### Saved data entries
+++++

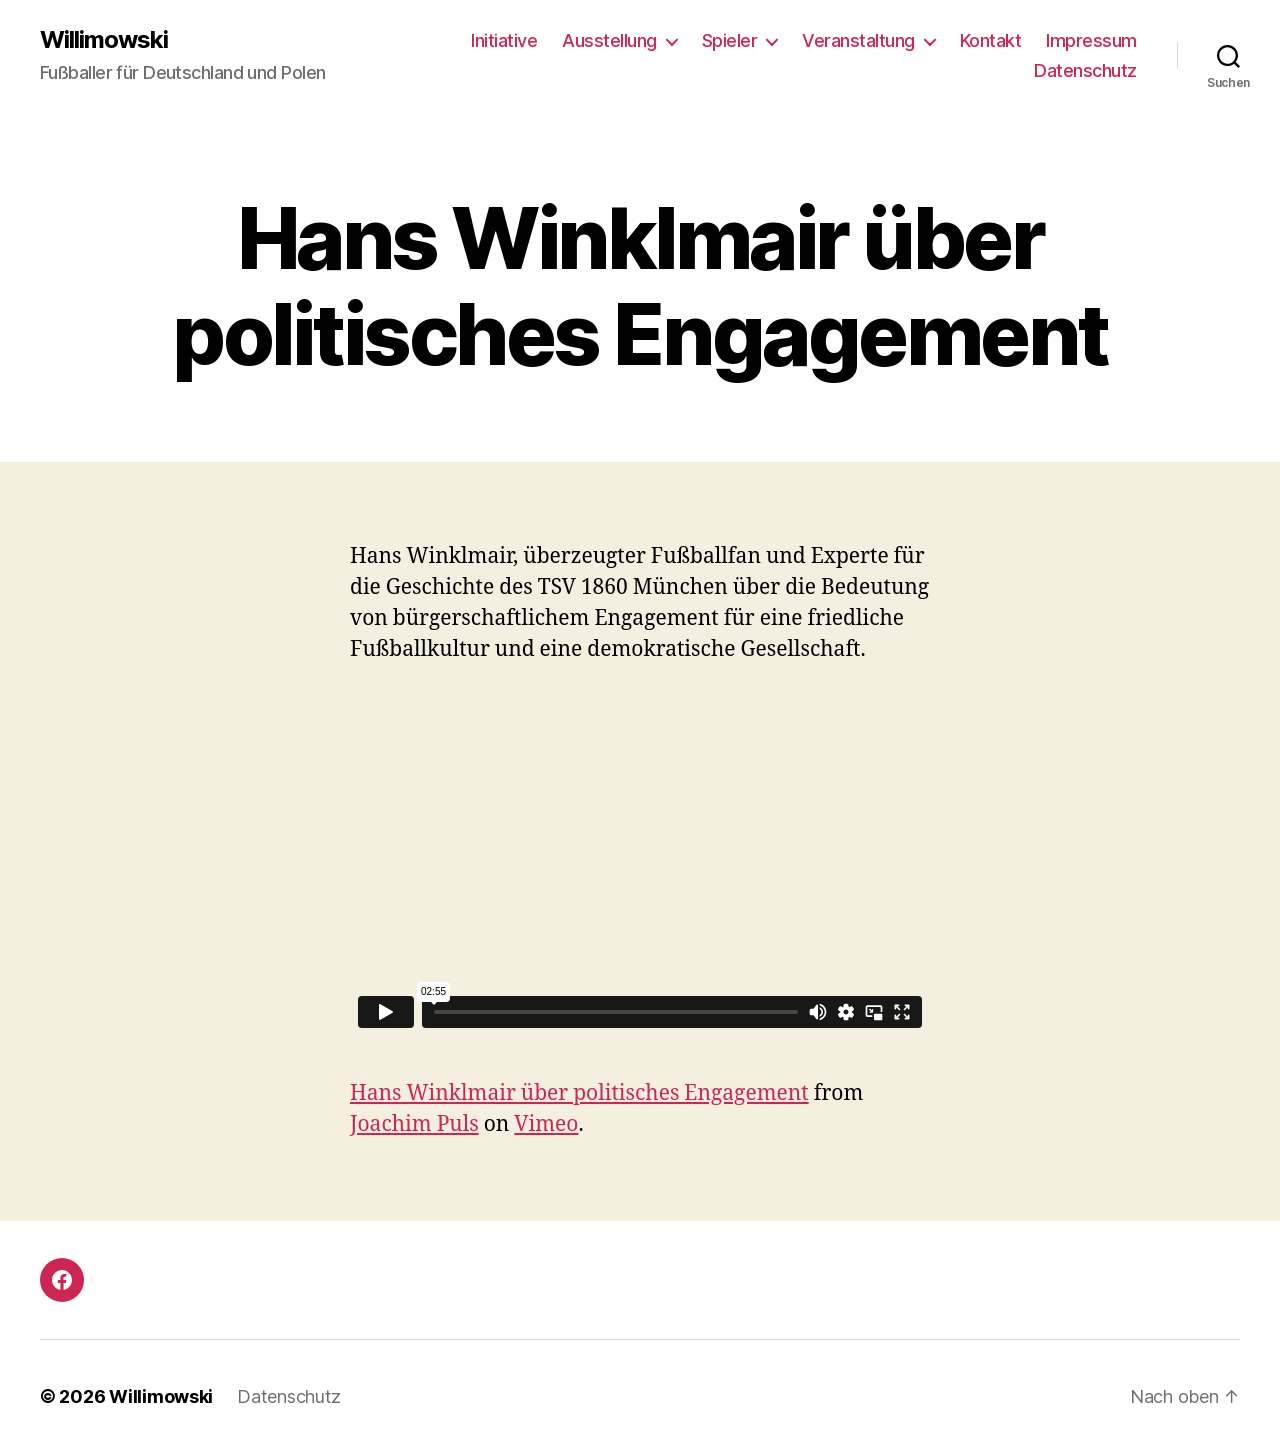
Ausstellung (609, 40)
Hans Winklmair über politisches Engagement (579, 1093)
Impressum (1091, 40)
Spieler (730, 40)
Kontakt (991, 40)
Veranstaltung (858, 40)
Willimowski (104, 40)
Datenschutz (1085, 70)
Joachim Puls (414, 1124)
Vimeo (546, 1124)
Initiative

+++++

### Work instructions
Please output all the data exactly as given, with the pictures omitted.

### Written response
Ausstellung (609, 40)
Hans Winklmair über politisches Engagement (579, 1093)
Impressum (1091, 40)
Spieler (730, 40)
Kontakt (991, 40)
Veranstaltung (858, 40)
Willimowski (104, 40)
Datenschutz (1085, 70)
Joachim Puls (414, 1124)
Vimeo (546, 1124)
Initiative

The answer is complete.